Palm’s example, and the proposed interlocutory appeal, involve two appeals.  The cost the time from filing a complaint to final judgment, and the tasks necessary to reach that point, seem to be the same in the Palm example and if there were interlocutory, Markman appeals.  The difference is that, there would be two appeals in every patent case.  The Palm example involved two appeals only because the first Markman ruling was dispositive, presumably of non-infringement.  In other words, dispositive Markman rulings get appealed now, and promptly; the proposed reform would add non-dispositive Markman claim construction rulings to the appeal docket.

The threshold question is whether an interlocutory ruling is worth much.  An interlocutory order “is subject to revision at any time before the entry of judgment adjudicating all the claims and the rights and liabilities of all the parties.”  FRCvP 54(b).  At a ‘first’ Markman hearing, the judge MAY construe the then-disputed claim terms, or only some of terms may then be construed.  The construction MAY be tentative, and expressly, the Judge’s order may state it is subject to revision later.  So, is that appealable?  What if there are subsequent Markman rulings, are each one appealable?  Will it be necessary to wait until after all the infringement contentions, and all of the validity challenges are flesh-out before the Court is ready to interpret the claims – knowing that an interlocutory appeal will follow?  Let that be decided by the reformers, and their lobbyists, and the reform coalitions or consorts.

With that ‘first’ Markman ruling made and appealed, the matter will be remanded.  If error was found, the a ‘second’ Markman will be needed (perhaps a 2nd interlocutory appeal, too?).  Central to evaluating the worth of these interlocutory appeals is the jurisprudence on interlocutory orders.  Only notions of stare decisis or the law of the case suggest that an interlocutory ruling will remain unchanged.  All that has to happen is more prior art to be presented, or perhaps supplemental expert reports, or a change in the law governing claim construction, and any interlocutory order might be changed based on ‘changed circumstances.”
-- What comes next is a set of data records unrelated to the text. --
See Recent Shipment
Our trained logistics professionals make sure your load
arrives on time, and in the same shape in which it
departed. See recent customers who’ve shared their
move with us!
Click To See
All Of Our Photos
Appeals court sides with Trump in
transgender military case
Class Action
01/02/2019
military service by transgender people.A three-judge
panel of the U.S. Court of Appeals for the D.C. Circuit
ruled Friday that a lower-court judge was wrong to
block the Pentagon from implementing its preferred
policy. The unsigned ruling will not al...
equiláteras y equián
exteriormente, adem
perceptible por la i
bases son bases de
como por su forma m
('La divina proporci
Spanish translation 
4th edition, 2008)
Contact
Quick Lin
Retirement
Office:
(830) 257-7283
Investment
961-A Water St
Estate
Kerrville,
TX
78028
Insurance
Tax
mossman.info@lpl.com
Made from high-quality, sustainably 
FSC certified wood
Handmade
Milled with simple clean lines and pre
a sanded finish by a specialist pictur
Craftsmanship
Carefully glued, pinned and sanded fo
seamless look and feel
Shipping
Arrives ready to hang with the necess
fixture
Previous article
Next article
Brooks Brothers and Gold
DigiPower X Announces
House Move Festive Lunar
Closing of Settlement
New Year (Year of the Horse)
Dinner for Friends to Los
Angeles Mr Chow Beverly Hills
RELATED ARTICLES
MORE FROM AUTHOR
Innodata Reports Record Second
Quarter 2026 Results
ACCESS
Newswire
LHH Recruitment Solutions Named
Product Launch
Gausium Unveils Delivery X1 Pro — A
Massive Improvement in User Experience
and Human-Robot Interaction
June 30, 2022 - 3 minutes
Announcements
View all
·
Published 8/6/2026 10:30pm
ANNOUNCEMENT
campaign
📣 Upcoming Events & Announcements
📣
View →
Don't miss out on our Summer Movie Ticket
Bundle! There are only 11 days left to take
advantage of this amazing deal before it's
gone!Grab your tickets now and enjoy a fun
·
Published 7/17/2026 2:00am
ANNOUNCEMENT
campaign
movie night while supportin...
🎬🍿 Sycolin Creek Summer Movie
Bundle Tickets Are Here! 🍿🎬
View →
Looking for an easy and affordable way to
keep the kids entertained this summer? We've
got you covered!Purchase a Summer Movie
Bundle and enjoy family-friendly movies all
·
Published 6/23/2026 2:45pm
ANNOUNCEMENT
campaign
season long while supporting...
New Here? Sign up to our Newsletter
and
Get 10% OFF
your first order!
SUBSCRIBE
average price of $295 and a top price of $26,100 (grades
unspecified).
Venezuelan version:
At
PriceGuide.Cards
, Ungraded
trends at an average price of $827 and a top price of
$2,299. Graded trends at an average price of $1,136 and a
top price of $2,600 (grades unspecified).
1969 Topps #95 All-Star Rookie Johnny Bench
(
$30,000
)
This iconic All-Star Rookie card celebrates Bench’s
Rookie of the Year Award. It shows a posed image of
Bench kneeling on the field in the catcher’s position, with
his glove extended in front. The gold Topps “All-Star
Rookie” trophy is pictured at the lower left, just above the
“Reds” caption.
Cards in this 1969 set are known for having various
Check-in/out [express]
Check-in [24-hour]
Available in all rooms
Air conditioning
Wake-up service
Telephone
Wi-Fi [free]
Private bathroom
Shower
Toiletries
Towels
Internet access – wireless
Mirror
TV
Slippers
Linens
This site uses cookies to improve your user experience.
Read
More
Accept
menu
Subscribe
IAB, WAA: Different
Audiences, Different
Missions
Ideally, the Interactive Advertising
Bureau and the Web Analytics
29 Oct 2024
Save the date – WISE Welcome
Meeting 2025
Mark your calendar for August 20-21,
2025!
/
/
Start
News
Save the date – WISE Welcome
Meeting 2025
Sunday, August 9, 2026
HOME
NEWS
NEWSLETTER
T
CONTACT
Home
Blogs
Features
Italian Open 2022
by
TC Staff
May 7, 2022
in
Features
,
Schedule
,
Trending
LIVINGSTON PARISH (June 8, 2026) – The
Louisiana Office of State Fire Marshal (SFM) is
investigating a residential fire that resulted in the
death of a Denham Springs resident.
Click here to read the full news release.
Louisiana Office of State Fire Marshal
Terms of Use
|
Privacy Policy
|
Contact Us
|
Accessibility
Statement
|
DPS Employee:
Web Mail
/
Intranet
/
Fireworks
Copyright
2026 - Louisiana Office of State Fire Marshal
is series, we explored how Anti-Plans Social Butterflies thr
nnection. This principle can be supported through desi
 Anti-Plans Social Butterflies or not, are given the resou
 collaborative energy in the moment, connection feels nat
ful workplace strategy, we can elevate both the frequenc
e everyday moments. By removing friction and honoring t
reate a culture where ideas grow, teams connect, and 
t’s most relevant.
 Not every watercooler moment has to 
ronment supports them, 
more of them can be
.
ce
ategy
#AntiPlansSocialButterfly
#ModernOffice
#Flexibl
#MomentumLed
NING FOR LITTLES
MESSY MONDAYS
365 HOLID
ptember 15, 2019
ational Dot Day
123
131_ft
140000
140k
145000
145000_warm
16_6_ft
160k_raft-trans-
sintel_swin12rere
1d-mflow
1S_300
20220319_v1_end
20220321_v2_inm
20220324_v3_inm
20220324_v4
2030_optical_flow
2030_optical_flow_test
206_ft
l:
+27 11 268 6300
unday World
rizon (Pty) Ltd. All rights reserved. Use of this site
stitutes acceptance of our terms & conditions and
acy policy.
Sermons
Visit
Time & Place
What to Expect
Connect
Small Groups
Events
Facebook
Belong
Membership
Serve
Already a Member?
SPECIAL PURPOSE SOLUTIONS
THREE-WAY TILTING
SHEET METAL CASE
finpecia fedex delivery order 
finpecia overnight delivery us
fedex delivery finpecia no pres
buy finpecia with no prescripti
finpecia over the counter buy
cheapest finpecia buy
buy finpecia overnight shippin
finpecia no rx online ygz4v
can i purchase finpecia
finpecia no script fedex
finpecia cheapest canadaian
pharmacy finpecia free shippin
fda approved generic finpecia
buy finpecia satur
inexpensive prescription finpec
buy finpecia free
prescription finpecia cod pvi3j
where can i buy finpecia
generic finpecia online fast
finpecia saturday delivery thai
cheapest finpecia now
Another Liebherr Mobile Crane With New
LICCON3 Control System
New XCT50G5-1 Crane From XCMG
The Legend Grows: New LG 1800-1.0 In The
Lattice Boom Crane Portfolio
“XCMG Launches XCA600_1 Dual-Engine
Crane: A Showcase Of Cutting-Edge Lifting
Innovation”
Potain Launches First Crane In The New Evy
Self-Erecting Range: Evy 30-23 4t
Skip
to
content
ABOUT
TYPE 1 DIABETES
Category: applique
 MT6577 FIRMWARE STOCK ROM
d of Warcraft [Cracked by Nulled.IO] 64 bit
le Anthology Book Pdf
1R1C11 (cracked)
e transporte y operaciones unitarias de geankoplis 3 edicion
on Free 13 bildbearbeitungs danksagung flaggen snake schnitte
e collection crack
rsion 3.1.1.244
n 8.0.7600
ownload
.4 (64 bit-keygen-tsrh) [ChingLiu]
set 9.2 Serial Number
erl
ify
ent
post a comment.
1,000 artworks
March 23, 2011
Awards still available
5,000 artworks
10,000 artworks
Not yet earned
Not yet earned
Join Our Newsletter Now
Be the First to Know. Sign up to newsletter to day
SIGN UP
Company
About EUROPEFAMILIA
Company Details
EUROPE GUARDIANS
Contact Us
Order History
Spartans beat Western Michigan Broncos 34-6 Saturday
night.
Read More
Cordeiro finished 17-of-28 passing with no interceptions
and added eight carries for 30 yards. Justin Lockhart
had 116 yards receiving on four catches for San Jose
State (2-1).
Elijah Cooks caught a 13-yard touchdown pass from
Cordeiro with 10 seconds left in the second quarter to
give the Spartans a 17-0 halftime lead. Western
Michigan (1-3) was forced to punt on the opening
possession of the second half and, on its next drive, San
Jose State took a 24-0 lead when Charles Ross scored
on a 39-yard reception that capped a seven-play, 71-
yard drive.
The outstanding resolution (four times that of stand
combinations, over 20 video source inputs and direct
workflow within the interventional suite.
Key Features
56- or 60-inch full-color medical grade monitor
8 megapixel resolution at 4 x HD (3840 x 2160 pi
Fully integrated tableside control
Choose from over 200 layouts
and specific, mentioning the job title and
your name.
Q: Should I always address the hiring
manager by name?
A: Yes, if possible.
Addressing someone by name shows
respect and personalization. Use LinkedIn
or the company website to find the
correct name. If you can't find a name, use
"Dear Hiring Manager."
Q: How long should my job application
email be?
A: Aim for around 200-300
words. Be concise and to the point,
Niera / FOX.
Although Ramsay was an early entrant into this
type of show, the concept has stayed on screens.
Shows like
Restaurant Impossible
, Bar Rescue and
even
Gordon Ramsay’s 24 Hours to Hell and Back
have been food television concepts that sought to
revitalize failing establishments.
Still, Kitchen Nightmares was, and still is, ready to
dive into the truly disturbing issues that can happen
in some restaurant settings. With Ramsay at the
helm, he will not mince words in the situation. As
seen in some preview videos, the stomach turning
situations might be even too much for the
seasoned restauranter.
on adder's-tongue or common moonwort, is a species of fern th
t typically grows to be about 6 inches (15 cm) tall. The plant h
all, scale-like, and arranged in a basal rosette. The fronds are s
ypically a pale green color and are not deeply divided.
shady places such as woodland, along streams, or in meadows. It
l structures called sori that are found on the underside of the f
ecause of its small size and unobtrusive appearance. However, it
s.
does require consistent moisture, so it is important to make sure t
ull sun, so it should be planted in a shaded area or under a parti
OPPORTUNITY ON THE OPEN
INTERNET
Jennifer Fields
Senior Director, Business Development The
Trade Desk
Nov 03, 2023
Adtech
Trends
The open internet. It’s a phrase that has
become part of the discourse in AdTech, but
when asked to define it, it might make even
Interlocutory appeals of Markman rulings may sound like a fix, but claim constructions that are dispositive get appealed now.  If claim construction is not dispositive, then does it make sense to stop the litigation of the dispositive issues, while the CAFC reviews the non-dispositive claim construction issues?  Even if they reject what the district court has done, on remand, a second, non-dispositive claim construction ruling will be the result.  How many mini-trials does it take to make one whole?